Accurate medical diagnosis often involves progressive visual focusing and iterative reasoning, characteristics commonly observed in clinical workflows. While recent vision-language models demonstrate promising chain-of-thought (CoT) reasoning capabilities via reinforcement learning with verifiable rewards (RLVR), their purely on-policy learning paradigm tends to reinforce superficially coherent but clinically inaccurate reasoning paths. We propose MedEyes, a novel reinforcement learning framework that dynamically models clinician-style diagnostic reasoning by progressively attending to and interpreting relevant medical image regions. By incorporating off-policy expert guidance, MedEyes converts expert visual search trajectories into structured external behavioral signals, guiding the model toward clinically aligned visual reasoning. We design the Gaze-guided Reasoning Navigator (GRN) to emulate the diagnostic process through a dual-mode exploration strategy, scanning for systematic abnormality localization and drilling for detailed regional analysis. To balance expert imitation and autonomous discovery, we introduce the Confidence Value Sampler (CVS), which employs nucleus sampling and adaptive termination to create diverse yet credible exploration paths. Finally, the dual-stream GRPO optimization framework decouples on-policy and off-policy learning signals, mitigating reward assimilation and entropy collapse. Experiments demonstrate that MedEyes achieves an average performance improvement of +8.5\% across multiple medical VQA benchmarks, validating MedEyes's potential in building interpretable medical AI systems.

Paper Structure

This paper contains 26 sections, 9 equations, 5 figures, 5 tables.

Figures (5)

  • Figure 1: Comparison of medical CoT training paradigms: SFT produces overly generic responses that miss critical findings; on-policy CoT allows exploration but suffers from advantage collapse leading to incorrect reasoning; MedEyes achieves accurate pneumothorax identification through systematic visual grounding and targeted regional analysis.

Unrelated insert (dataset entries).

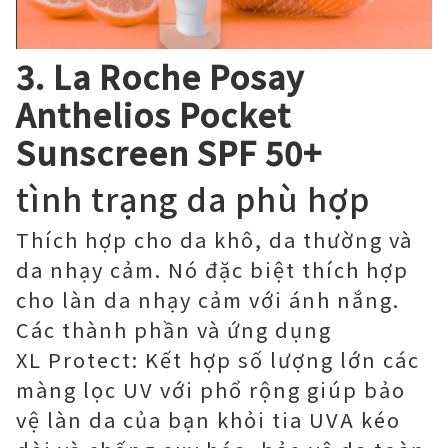
3. La Roche Posay
Anthelios Pocket
Sunscreen SPF 50+
tình trạng da phù hợp
Thích hợp cho da khô, da thường và
da nhạy cảm. Nó đặc biệt thích hợp
cho làn da nhạy cảm với ánh nắng.
Các thành phần và ứng dụng
XL Protect: Kết hợp số lượng lớn các
màng lọc UV với phổ rộng giúp bảo
vệ làn da của bạn khỏi tia UVA kéo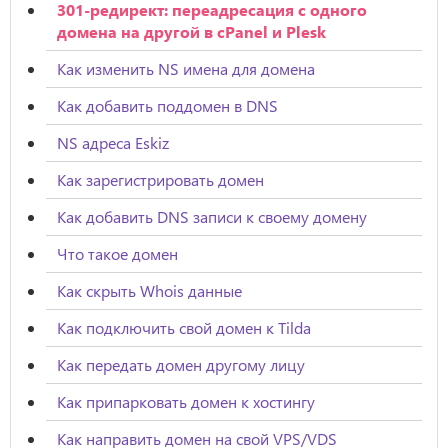
301-редирект: переадресация с одного
домена на другой в cPanel и Plesk
Как изменить NS имена для домена
Как добавить поддомен в DNS
NS адреса Eskiz
Как зарегистрировать домен
Как добавить DNS записи к своему домену
Что такое домен
Как скрыть Whois данные
Как подключить свой домен к Tilda
Как передать домен другому лицу
Как припарковать домен к хостингу
Как направить домен на свой VPS/VDS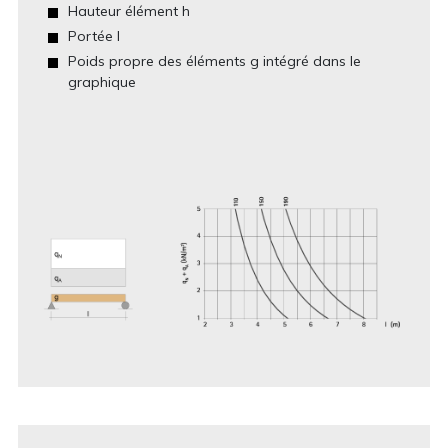
Hauteur élément h
Portée I
Poids propre des éléments g intégré dans le
graphique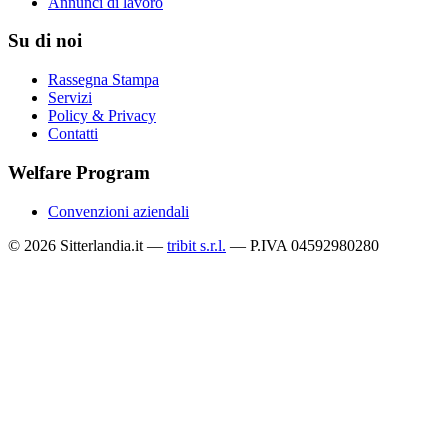
Annunci di lavoro
Su di noi
Rassegna Stampa
Servizi
Policy & Privacy
Contatti
Welfare Program
Convenzioni aziendali
© 2026 Sitterlandia.it —
tribit s.r.l.
— P.IVA 04592980280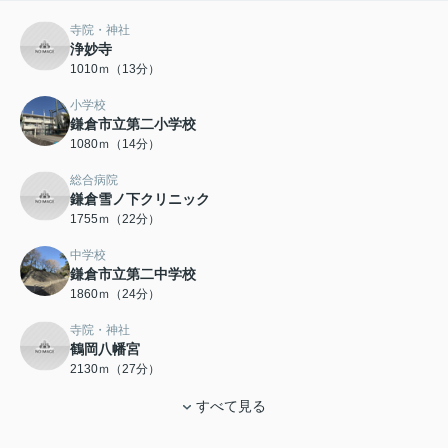
寺院・神社
浄妙寺
1010ｍ（13分）
小学校
鎌倉市立第二小学校
1080ｍ（14分）
総合病院
鎌倉雪ノ下クリニック
1755ｍ（22分）
中学校
鎌倉市立第二中学校
1860ｍ（24分）
寺院・神社
鶴岡八幡宮
2130ｍ（27分）
すべて見る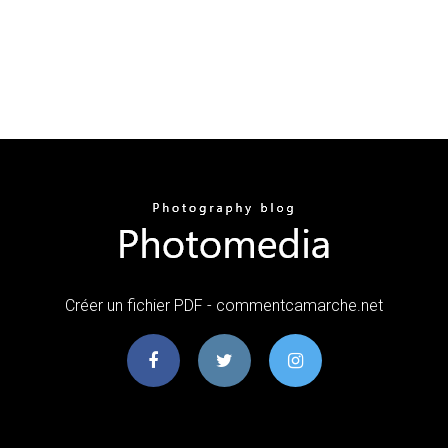
Créer un fichier PDF - commentcamarche.net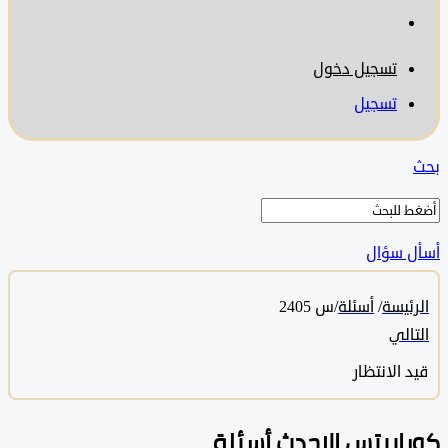
تسجيل دخول
تسجيل
 سؤال
ئيسة
/
أسئلة
/
س 2405
الي
 الانتظار
ابيتس الاحدث أسئلة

  • Figure 2: Overview of MedEyes. We first generate structured off-policy expert trajectories through the Gaze-guided Reasoning Navigator (GRN) and Confidence Value Sampler (CVS) to explore expert reasoning patterns, then combine these with on-policy rollouts from the policy model. The unified trajectory is subsequently for optimization via dual-stream GRPO with multi-component verifiable rewards to enhance the model's intrinsic grounding reasoning capability for medical visual understanding.

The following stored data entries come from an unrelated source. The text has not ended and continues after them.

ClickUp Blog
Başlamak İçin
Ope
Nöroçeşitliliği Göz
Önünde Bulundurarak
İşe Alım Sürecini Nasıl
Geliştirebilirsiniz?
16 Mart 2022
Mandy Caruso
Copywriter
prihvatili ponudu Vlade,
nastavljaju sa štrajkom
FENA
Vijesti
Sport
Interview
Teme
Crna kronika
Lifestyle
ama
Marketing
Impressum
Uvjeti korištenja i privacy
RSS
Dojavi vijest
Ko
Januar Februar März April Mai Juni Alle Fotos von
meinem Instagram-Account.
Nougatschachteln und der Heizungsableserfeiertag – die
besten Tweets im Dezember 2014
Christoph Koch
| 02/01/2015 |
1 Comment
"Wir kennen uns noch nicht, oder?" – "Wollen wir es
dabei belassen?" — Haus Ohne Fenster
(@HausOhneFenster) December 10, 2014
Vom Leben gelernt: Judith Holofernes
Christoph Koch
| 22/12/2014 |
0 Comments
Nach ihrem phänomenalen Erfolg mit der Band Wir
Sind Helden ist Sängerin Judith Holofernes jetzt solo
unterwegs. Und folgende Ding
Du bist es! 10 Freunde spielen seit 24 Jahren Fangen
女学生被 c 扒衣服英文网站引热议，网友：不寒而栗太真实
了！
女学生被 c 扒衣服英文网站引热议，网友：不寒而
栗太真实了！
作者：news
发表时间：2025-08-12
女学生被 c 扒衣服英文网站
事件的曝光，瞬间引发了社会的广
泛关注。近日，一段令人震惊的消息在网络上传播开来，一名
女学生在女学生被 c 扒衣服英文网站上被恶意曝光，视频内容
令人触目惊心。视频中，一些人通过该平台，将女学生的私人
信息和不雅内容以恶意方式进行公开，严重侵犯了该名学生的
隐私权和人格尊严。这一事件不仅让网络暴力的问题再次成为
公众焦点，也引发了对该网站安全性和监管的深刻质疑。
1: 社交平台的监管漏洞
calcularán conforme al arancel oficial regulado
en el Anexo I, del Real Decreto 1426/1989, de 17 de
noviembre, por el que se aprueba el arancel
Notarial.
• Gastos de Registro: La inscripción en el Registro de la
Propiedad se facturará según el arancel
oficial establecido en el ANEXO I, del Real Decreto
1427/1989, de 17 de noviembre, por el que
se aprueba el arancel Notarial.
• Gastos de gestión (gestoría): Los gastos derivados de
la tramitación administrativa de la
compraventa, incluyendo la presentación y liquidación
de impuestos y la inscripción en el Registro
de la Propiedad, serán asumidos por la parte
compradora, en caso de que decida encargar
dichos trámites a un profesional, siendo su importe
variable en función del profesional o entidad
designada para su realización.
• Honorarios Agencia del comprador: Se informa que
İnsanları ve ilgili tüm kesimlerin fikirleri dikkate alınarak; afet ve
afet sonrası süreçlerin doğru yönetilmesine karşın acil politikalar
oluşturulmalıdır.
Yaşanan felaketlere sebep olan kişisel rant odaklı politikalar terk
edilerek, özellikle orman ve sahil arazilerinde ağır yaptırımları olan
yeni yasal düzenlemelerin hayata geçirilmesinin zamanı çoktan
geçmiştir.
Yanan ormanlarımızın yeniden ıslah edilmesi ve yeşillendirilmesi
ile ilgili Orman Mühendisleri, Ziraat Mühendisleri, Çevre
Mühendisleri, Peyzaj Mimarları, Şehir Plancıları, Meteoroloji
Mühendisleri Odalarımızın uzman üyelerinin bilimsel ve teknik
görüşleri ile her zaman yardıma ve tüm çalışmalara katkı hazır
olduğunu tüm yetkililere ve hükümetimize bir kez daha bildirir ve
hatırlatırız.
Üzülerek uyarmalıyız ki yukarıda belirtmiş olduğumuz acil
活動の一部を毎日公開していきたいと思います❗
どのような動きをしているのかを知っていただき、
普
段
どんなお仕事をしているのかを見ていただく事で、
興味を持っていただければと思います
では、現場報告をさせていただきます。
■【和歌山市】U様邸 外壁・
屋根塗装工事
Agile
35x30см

  • Figure 3: Diagnostic chain-of-thought example of MedEyes. Step 1 identifies bilateral kidneys as anatomical landmarks, followed by targeted liver in step 2. Heatmaps illustrate the progressive refinement process of visual attention.

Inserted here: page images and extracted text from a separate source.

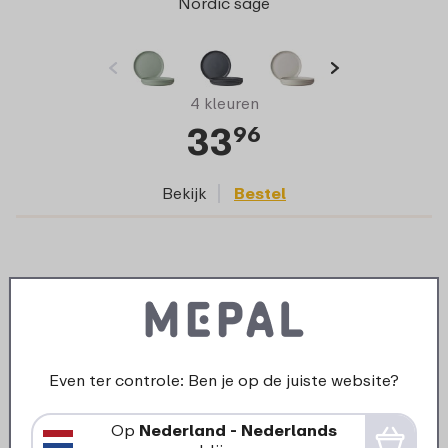
Nordic sage
4 kleuren
33
96
Bekijk
Bestel
Even ter controle: Ben je op de juiste website?
Op
Nederland - Nederlands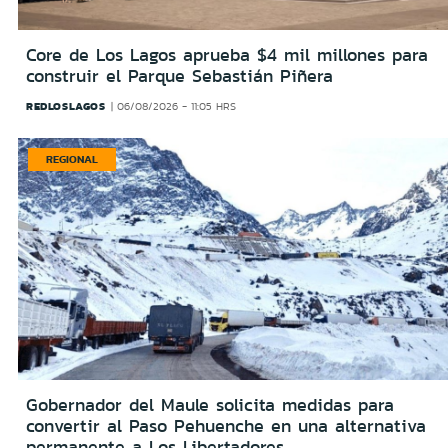
Core de Los Lagos aprueba $4 mil millones para
construir el Parque Sebastián Piñera
REDLOSLAGOS
06/08/2026 - 11:05 HRS
REGIONAL
Gobernador del Maule solicita medidas para
convertir al Paso Pehuenche en una alternativa
permanente a Los Libertadores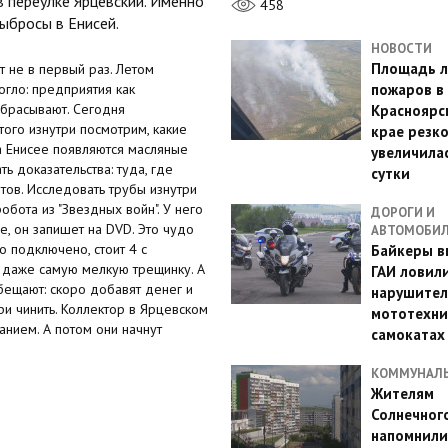
 переулке Ярцевский. Именно
458
выбросы в Енисей.
НОВОСТИ
Площадь л
 не в первый раз. Летом
гло: предприятия как
пожаров в
сбрасывают. Сегодня
Красноярс
ого изнутри посмотрим, какие
крае резк
на Енисее появляются масляные
увеличилас
ь доказательства: туда, где
сутки
тов. Исследовать трубы изнутри
бота из "Звездных войн". У него
ДОРОГИ И
бе, он запишет на DVD. Это чудо
АВТОМОБИ
о подключено, стоит 4 с
Байкеры в
 даже самую мелкую трещинку. А
ГАИ ловил
бещают: скоро добавят денег и
нарушител
ри чинить. Коллектор в Ярцевском
мототехни
нием. А потом они начнут
самокатах
КОММУНАЛ
Жителям
Солнечног
напомнили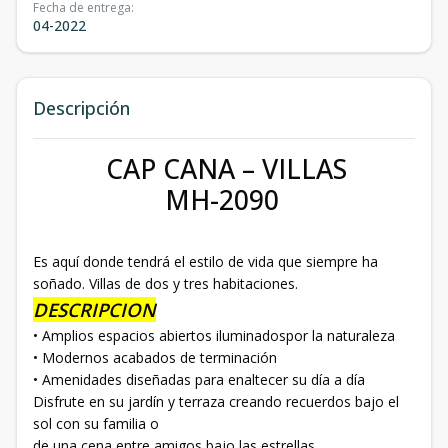
Fecha de entrega
:
04-2022
Descripción
CAP CANA – VILLAS
MH-2090
Es aquí donde tendrá el estilo de vida que siempre ha
soñado. Villas de dos y tres habitaciones.
DESCRIPCION
• Amplios espacios abiertos iluminadospor la naturaleza
• Modernos acabados de terminación
• Amenidades diseñadas para enaltecer su día a día
Disfrute en su jardín y terraza creando recuerdos bajo el
sol con su familia o
de una cena entre amigos bajo las estrellas.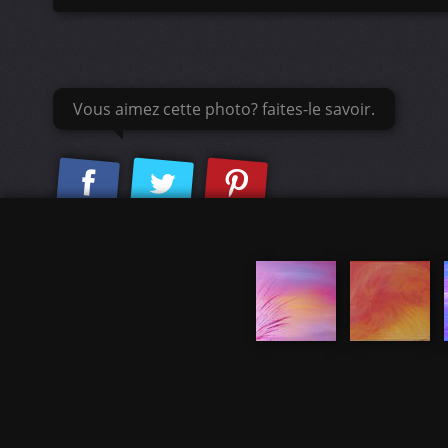
Vous aimez cette photo? faites-le savoir.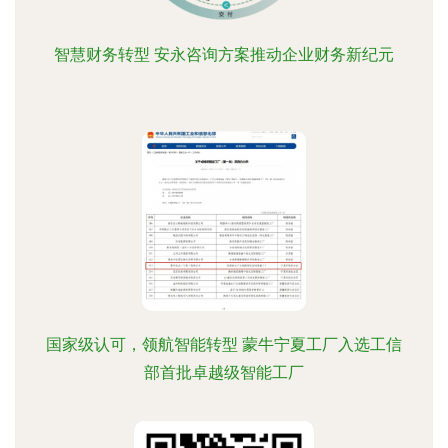
智慧财务转型 安永咨询方案推动企业财务新纪元
国家级认可，领航智能转型 蒙牛宁夏工厂入选工信
部首批卓越级智能工厂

  • Figure 4: Training dynamics of MedEyes. (a) Reward progression highlighting the effectiveness of off-policy expert guidance. (b) Trajectory length showing exploration-efficiency transition in multi-round visual reasoning.
  • Figure 5: Failure cases analysis. quantitative measurement errors in tumor sizing (top) and pathological concept misinterpretation in ultrasound aneurysm identification (bottom).